Competitive balance is central to the growing free agency problem. The Oakland Athletics are coming off a promising 97-win season, but as a small-market team, they would have no chance at luring anyone of Harper or Machado’s stature. The A’s don’t even believe they can keep Jed Lowrie, as they made a trade for low-cost Jurickson Profar to replace one of the key members of their 2018 success. Oakland has a tremendous need for starting pitching, but re-signing Mike Fiers is about as far as the front office can go to fix that problem. The Athletics will attempt to contend in 2019, but they are at a competitive disadvantage.
The same is true for the Indians, who reached the World Series with primarily homegrown talent in 2016 but had no choice but to trade off pieces this offseason just to keep their payroll at a sustainable level. Even with the limitations of small-market teams considered, revenues have reached record-highs across Major League Baseball. By the numbers, Harper and Machado should be able to land record-setting contracts, but many teams who have the money simply don’t want to spend it. Boras is frequently chided for his controversial comments about the free-agent process, but this trend is glaring evidence of what he claimed a year ago: Major League Baseball has a competitiveness problem.

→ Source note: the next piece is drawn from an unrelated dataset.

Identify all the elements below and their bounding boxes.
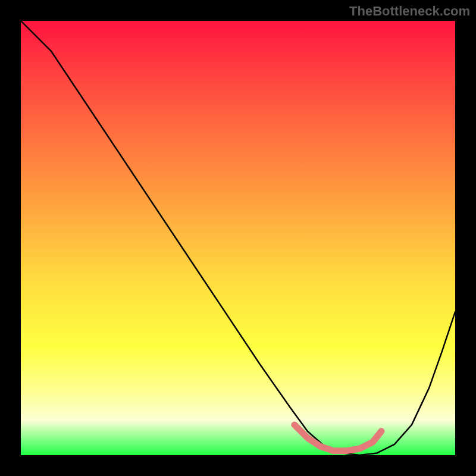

Harper and Machado are only the tip of the free-agent iceberg this offseason, as many more impact players remain unsigned in the second week of January, including Dallas Keuchel, Craig Kimbrel, A.J. Pollock, Mike Moustakas, Marwin Gonzalez, and Jed Lowrie. These players would all improve a majority of teams. Harper and Machado would improve all 30 teams, unquestionably. However, this perfect storm of an increase in rebuilding teams and a growing disparity between big-market and small-market teams has starved the free-agent market of competition and is forcing many players to sign contracts that are below market value.
Last year's offseason, which saw top free-agents J.D. Martinez, Eric Hosmer, and Yu Darvish pursued by a only a small handful of teams before signing in mid-February, was not a fluke. Major League Baseball is fortunate a new collective bargaining agreement was reached before consecutive offseasons of frustration, but at this rate, a labor dispute when the CBA expires following the 2021 season might be unavoidable. The league needs to incentivize teams to compete and find ways to get small-market franchises in the game — the problem that has emerged in full force for a second consecutive offseason is not going away until changes are made, and it's only a matter of time until dissatisfaction among players boils over.